Ringsum hatten die Spielzeuge ihre Waffen erhoben; doch sie zögerten, weil sie nicht wußten, was sie hin sollten, ohne den Tod ihres Führers zu riskieren. Giles’ Hand ging zum Disruptor, doch Finlay legte ihm die Hand auf den Arm. Der Todtsteltzer verharrte. Sie durften es nicht riskieren. Noch nicht.

»Könnt Ihr ihn nicht hinausteleportieren?« murmelte Finlay.

»Nein. Julians ESP blockiert meine Kräfte«, erwiderte Giles leise. »Aber ich bin durchaus in der Lage, ihn zu erschießen, bevor er auch nur blinzeln kann. Laßt es mich versuchen.«

»Auf keinen Fall«, entgegnete Finlay. »Ich will erst noch etwas anderes ausprobieren.« Er hob die Stimme. »Julian, hört mir zu! Ich habe Euch aus der Zelle der Folterknechte befreit!

Ihr wart nicht gebrochen! Ihr wart zu stark für sie. Seid jetzt ebenso stark! Giles sagt, Eure Kräfte seien stärker denn je zuvor. Bekämpft den Wurm! Bekämpft ihn! Seid Euer eigener Herr!«

Julian runzelte die Stirn, und sein Mund formte lautlose Worte. Die Hand, die den Disruptor hielt, begann zu zittern. Und dann, ganz langsam, öffneten sich die Finger, und die Waffe polterte zu Boden. Tobias sprang vor und trat darauf, und Julian fiel zitternd auf die Knie. Einige der Spielzeuge hoben ihre Waffen, doch Harker sprang von seinem Thron und kniete sich neben den zitternden Esper.

»Helft mir«, stöhnte Julian mit geschlossenen Augen. »Er ist noch immer in meinem Kopf! Er will, daß ich Euch töte. Er wird es immer wollen! Aber ich nicht…«

»Ihr könnt Euch von ihm befreien«, sagte Harker mit dem Mund ganz dicht an Julians Ohr. »Ihr könnt es. Meine Kinder durchbrachen ihre Programmierung, und Ihr könnt das mit der Euren. Seid stark, Julian. Ihr müßt nichts weiter tun als glauben!«

Julian krümmte den Rücken, als ein schrecklicher Schmerz ihn durchzuckte. Er warf den Kopf in den Nacken und verzerrte das Gesicht in Agonie. Sein kurzer Kontakt mit Giles hatte ihn mit mehr Macht erfüllt, als er je gehabt hatte, und jetzt beschwor er sie herauf, alles, was er hatte. Er war entschlossen, sich zu befreien, und wenn das seinen Tod bedeutete.

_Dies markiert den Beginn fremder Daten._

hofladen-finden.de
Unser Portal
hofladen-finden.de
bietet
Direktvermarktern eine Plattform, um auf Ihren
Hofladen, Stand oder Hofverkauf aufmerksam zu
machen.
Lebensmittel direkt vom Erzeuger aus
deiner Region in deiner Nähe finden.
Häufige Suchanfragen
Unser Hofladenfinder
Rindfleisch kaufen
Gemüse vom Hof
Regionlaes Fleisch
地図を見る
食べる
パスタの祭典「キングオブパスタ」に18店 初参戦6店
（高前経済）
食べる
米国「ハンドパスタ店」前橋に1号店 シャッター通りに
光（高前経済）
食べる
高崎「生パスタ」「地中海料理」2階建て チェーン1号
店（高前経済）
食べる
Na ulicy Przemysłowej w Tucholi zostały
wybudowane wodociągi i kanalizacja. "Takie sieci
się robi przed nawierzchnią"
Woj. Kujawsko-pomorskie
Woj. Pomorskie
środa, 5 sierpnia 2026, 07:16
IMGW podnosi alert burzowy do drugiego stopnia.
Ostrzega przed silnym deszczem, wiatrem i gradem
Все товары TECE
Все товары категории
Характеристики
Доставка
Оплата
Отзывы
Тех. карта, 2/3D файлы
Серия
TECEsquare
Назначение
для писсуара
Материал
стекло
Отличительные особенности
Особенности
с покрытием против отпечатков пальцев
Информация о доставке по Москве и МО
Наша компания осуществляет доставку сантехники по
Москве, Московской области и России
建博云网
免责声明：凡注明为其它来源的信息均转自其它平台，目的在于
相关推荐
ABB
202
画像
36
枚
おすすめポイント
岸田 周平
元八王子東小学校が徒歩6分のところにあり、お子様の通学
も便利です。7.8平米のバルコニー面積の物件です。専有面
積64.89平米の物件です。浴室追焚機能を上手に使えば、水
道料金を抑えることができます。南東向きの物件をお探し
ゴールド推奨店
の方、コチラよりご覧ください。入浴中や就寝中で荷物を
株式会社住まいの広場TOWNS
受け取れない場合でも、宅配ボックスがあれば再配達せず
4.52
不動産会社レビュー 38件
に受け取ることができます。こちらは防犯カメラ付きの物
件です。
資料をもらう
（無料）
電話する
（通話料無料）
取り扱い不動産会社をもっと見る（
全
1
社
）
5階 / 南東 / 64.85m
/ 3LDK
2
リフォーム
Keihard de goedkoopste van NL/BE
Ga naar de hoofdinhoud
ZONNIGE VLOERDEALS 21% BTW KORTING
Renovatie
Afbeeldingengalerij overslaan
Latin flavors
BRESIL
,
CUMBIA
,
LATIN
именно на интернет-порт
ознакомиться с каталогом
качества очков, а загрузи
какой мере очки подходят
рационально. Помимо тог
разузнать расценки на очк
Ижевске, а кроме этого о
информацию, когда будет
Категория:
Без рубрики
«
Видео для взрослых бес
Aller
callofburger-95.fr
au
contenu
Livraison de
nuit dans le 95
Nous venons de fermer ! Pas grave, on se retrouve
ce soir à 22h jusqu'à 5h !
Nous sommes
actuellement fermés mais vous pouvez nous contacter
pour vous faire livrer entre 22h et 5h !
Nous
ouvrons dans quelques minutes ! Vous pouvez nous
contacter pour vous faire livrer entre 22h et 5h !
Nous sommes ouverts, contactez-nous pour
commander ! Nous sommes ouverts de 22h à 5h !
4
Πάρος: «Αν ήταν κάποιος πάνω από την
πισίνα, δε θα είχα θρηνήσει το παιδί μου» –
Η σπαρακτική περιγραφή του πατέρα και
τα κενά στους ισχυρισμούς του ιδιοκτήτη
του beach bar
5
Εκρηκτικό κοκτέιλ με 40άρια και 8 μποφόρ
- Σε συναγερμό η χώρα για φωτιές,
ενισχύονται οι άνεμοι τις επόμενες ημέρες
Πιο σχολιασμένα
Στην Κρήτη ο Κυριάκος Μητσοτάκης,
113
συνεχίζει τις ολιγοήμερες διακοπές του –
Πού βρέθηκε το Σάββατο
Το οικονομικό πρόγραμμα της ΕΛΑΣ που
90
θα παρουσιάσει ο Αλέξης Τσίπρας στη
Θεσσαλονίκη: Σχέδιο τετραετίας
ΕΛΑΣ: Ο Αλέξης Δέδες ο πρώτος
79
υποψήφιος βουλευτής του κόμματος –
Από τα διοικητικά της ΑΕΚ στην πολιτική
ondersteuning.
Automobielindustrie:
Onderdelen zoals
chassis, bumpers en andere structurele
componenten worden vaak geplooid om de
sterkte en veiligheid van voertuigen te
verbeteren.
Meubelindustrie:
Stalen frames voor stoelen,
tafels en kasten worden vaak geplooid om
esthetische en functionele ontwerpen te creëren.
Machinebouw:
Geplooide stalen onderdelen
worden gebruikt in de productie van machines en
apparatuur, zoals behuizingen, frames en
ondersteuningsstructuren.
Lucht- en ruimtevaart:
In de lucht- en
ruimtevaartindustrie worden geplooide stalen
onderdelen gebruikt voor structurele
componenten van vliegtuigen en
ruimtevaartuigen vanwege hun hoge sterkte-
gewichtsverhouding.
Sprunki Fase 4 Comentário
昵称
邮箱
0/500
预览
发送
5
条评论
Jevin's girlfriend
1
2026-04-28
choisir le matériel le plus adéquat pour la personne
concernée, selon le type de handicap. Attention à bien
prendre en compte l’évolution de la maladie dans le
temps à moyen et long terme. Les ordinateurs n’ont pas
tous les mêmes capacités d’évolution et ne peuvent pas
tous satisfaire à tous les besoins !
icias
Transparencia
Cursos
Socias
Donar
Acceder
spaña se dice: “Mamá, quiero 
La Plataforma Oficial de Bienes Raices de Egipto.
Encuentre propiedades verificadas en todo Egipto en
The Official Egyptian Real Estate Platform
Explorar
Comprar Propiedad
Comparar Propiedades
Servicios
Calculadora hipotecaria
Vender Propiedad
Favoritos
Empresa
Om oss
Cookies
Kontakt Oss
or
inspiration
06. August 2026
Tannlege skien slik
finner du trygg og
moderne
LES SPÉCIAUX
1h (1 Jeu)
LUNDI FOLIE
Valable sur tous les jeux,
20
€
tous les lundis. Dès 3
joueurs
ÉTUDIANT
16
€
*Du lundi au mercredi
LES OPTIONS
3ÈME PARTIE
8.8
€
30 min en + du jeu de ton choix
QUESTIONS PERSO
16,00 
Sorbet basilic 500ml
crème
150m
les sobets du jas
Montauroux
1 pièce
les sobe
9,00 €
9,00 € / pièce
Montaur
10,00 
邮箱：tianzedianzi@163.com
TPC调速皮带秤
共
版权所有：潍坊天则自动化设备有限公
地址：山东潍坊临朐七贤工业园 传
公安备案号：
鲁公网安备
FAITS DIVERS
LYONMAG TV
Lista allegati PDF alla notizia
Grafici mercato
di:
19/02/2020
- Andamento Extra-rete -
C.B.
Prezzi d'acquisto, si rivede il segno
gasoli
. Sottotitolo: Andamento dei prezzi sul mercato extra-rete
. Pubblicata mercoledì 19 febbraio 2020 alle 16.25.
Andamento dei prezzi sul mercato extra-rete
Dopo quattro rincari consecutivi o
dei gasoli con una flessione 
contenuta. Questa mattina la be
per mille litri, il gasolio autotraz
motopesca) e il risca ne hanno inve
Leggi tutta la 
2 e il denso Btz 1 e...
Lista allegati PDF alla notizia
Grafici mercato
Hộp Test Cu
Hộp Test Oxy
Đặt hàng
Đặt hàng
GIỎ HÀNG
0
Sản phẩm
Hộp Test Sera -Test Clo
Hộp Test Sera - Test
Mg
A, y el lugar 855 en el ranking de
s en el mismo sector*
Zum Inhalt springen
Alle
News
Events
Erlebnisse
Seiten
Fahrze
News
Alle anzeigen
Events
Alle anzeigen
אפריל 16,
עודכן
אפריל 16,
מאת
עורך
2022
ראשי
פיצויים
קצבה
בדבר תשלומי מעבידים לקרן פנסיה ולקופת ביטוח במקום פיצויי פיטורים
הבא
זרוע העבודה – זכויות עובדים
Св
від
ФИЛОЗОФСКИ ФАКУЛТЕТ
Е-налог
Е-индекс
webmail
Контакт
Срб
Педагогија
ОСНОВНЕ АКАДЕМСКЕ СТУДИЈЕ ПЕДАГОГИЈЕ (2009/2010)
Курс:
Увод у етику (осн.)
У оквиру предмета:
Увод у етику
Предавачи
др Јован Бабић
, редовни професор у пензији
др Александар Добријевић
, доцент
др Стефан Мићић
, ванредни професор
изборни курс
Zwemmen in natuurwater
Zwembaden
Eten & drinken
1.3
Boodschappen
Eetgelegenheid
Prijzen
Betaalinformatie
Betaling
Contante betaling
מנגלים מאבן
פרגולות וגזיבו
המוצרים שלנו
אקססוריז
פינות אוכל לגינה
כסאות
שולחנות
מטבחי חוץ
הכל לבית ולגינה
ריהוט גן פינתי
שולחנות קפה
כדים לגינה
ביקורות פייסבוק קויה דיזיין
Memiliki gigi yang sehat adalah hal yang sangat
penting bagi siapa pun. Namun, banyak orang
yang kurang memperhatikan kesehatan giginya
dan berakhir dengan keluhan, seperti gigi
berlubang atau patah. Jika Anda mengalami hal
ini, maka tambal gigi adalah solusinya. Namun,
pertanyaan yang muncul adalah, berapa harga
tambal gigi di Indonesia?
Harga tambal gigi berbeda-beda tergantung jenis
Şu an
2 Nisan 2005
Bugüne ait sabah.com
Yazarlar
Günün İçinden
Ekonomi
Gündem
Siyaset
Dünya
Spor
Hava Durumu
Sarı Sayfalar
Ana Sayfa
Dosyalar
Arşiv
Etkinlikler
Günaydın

Sein linkes Auge wölbte sich langsam nach außen, und aus der blutigen Höhle wand sich ein kleiner grauer Wurm. Geschoben von der schieren Willenskraft des Espers fiel er zuk-kend zu Boden, und Finlay zerquetschte ihn unter dem Absatz.

Julian brach zusammen, und Harker fing ihn auf. Der Augapfel rutschte in die Augenhöhle zurück, und Julian brachte ein zaghaftes Lächeln zustande.

»Gut gemacht«, sagte Finlay. »Ich wußte immer, daß Ihr es in Euch habt.«

»Ich bin halb tot, und er macht Witze über mich«, stöhnte Julian. »Irgend jemand soll ihn für mich verprügeln.«

Alle lachten, selbst Julian, während sie sich auf Finlay stürzten.

Und das war das Ende ihrer Mission auf Shannons Welt, die fälschlicherweise auf den Namen Hakeldamach umgetauft worden war, den Blutacker. Menschen und Spielzeuge feierten gemeinsam bis tief in die Nacht, und sie sangen und tanzten im Licht der zahlreichen Feuer und Fackeln und dem gelegentlichen Licht des mützentragenden Mondes. Dicke Wolken leuchtender Geister schwärmten aus der Nacht herab und sangen ihre Lieder. Reineke Bär und der Seebock tanzten Pfote in Pfote um die Feuer und waren zufrieden, daß sie endlich die Wahrheit über sich selbst herausgefunden hatten. Und Halloweenie, der kleine Skelettjunge, saß auf Harkers Thron, trommelte mit seinen knochigen Hacken auf das Holz und träumte davon, wie es wäre, mehr zu sein als nur ein kleiner Junge.